Return the k nearest neighbors of each of the nx vectors x among the ny vector y, for the inner product metric.

Parameters:

x – query vectors, size nx * d
y – database vectors, size ny * d
distances – output distances, size nq * k
indexes – output vector ids, size nq * k

void knn_L2sqr(const float *x, const float *y, size_t d, size_t nx, size_t ny, float_maxheap_array_t *res, const float *y_norm2 = nullptr, const IDSelector *sel = nullptr)

Return the k nearest neighbors of each of the nx vectors x among the ny vector y, for the L2 distance

Parameters:

x – query vectors, size nx * d
y – database vectors, size ny * d
res – result heap strcture, which also provides k. Sorted on output
y_norm2 – (optional) norms for the y vectors (nullptr or size ny)
sel – search in this subset of vectors

void knn_L2sqr(const float *x, const float *y, size_t d, size_t nx, size_t ny, size_t k, float *distances, int64_t *indexes, const float *y_norm2 = nullptr, const IDSelector *sel = nullptr)

Return the k nearest neighbors of each of the nx vectors x among the ny vector y, for the L2 distance

Parameters:

x – query vectors, size nx * d
y – database vectors, size ny * d
distances – output distances, size nq * k
indexes – output vector ids, size nq * k
y_norm2 – (optional) norms for the y vectors (nullptr or size ny)
sel – search in this subset of vectors

void knn_inner_products_by_idx(const float *x, const float *y, const int64_t *subset, size_t d, size_t nx, size_t ny, size_t nsubset, size_t k, float *vals, int64_t *ids, int64_t ld_ids = -1)

Find the max inner product neighbors for nx queries in a set of ny vectors indexed by ids.
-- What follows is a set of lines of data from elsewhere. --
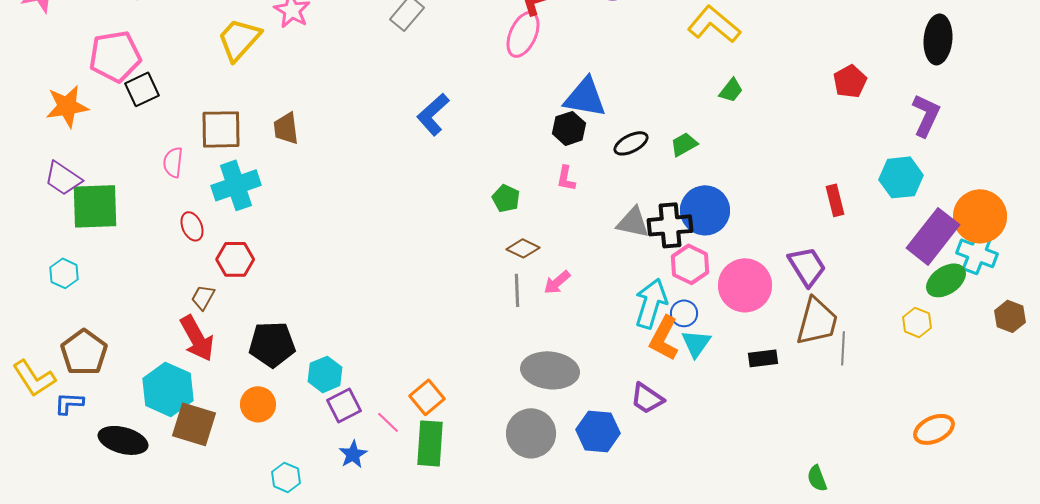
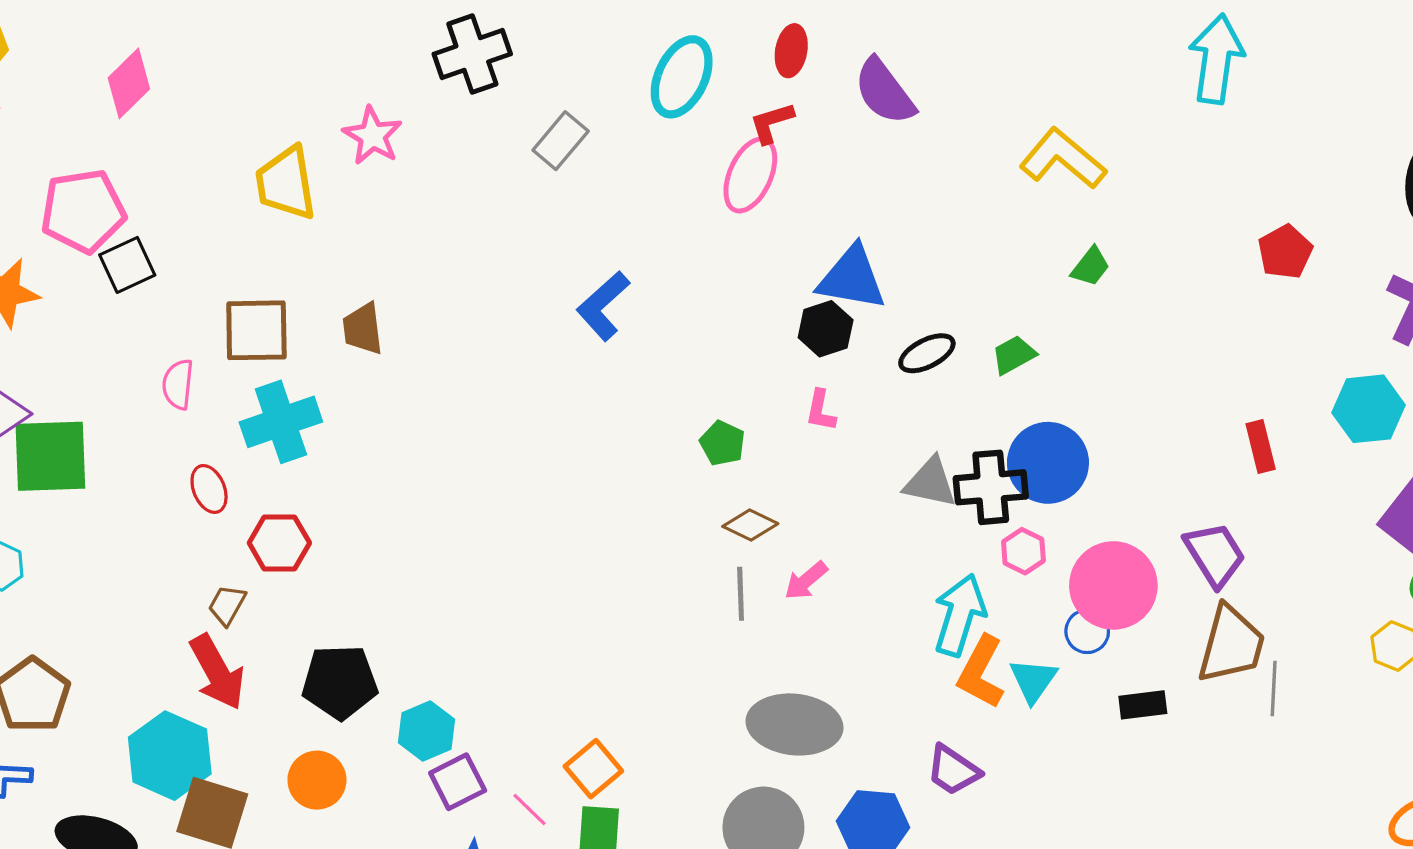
yellow trapezoid: (239, 39) -> (286, 183), turned -51
pink hexagon: (690, 264) -> (1023, 551), size x0.7
blue circle: (684, 313) -> (1087, 631), moved

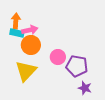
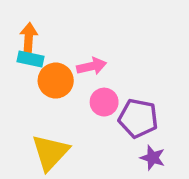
pink arrow: (30, 30) -> (92, 66), moved
yellow triangle: (26, 71) -> (50, 152), moved

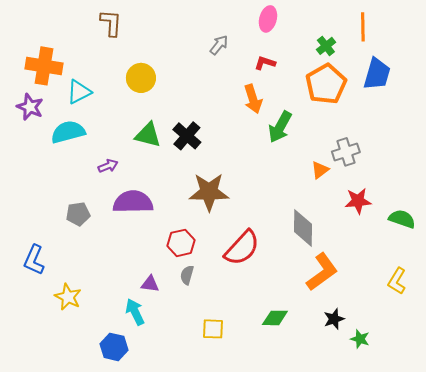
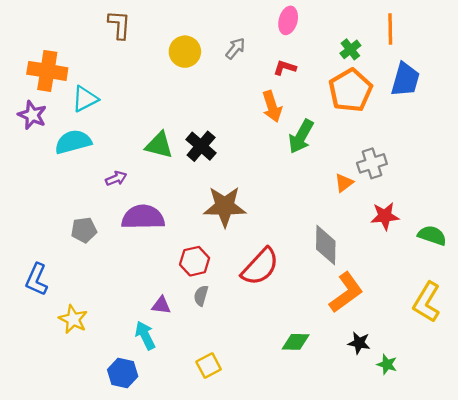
yellow circle: (141, 78) -> (185, 52), moved
yellow L-shape: (397, 281) -> (427, 302), size x1.4
black star: (334, 319) -> (359, 343), turned 30
yellow square: (213, 329) -> (209, 365), moved, turned -30

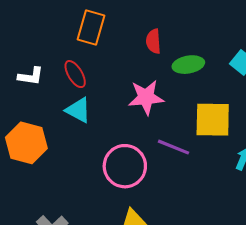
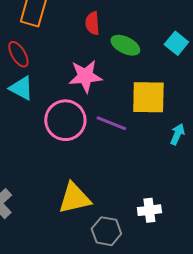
green ellipse: (188, 65) -> (125, 45), turned 36
pink circle: (125, 166) -> (65, 120), moved

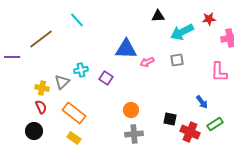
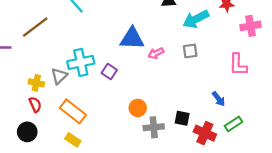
cyan cross: (81, 70) -> (81, 62), size x1.6
gray cross: (134, 134) -> (154, 127), moved

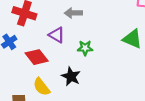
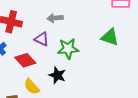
green star: (85, 48) -> (68, 49), size x1.5

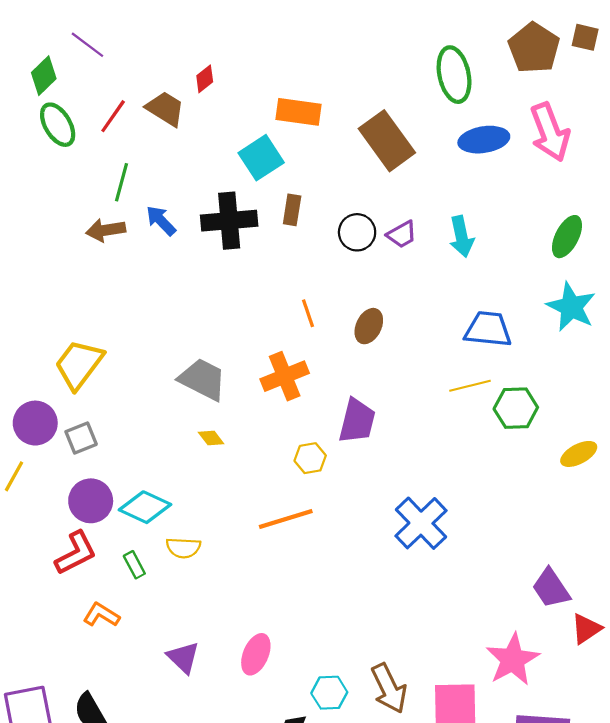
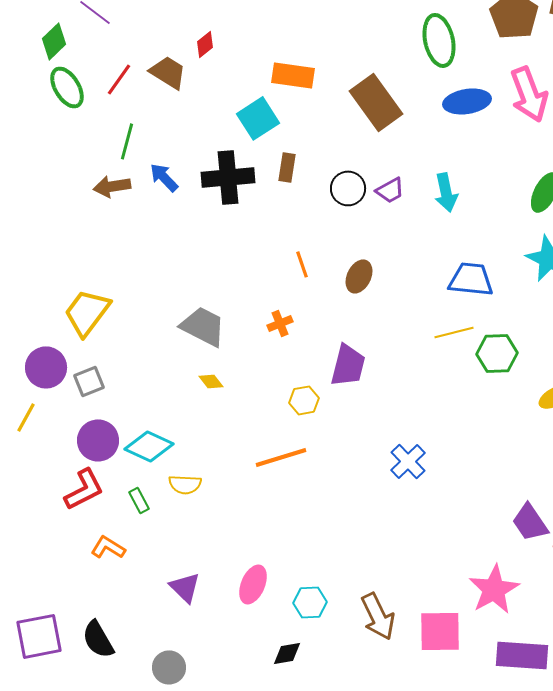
orange cross: (285, 376) -> (280, 323), size x0.6
blue cross: (421, 523) -> (408, 461), size x0.7
cyan hexagon: (329, 693) -> (310, 602), moved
May be useful for re-ranking a pre-selected vector list

Parameters:

x – query vectors, size nx * d
y – database vectors, size (max(ids) + 1) * d
ids – subset of database vectors to consider, size (nx, nsubset)
res – result structure
ld_ids – stride for the ids array. -1: use nsubset, 0: all queries process the same subset

void knn_L2sqr_by_idx(const float *x, const float *y, const int64_t *subset, size_t d, size_t nx, size_t ny, size_t nsubset, size_t k, float *vals, int64_t *ids, int64_t ld_subset = -1)

Find the nearest neighbors for nx queries in a set of ny vectors indexed by ids. May be useful for re-ranking a pre-selected vector list

Parameters:

x – query vectors, size nx * d
y – database vectors, size (max(ids) + 1) * d
subset – subset of database vectors to consider, size (nx, nsubset)
res – rIDesult structure
ld_subset – stride for the subset array. -1: use nsubset, 0: all queries process the same subset

void range_search_L2sqr(const float *x, const float *y, size_t d, size_t nx, size_t ny, float radius, RangeSearchResult *result, const IDSelector *sel = nullptr)

Return the k nearest neighbors of each of the nx vectors x among the ny vector y, w.r.t to max inner product

Parameters:

x – query vectors, size nx * d
y – database vectors, size ny * d
radius – search radius around the x vectors
result – result structure

void range_search_inner_product(const float *x, const float *y, size_t d, size_t nx, size_t ny, float radius, RangeSearchResult *result, const IDSelector *sel = nullptr): same as range_search_L2sqr for the inner product similarity

void compute_PQ_dis_tables_dsub2(size_t d, size_t ksub, const float *centroids, size_t nx, const float *x, bool is_inner_product, float *dis_tables): specialized function for PQ2

void fvec_madd(size_t n, const float *a, float bf, const float *b, float *c)

compute c := a + bf * b for a, b and c tables

Parameters:

n – size of the tables
a – size n
b – size n
c – result table, size n

int fvec_madd_and_argmin(size_t n, const float *a, float bf, const float *b, float *c)

same as fvec_madd, also return index of the min of the result table

Returns:: index of the min of table c

Variables

FAISS_API int distance_compute_blas_threshold

FAISS_API int distance_compute_blas_query_bs

FAISS_API int distance_compute_blas_database_bs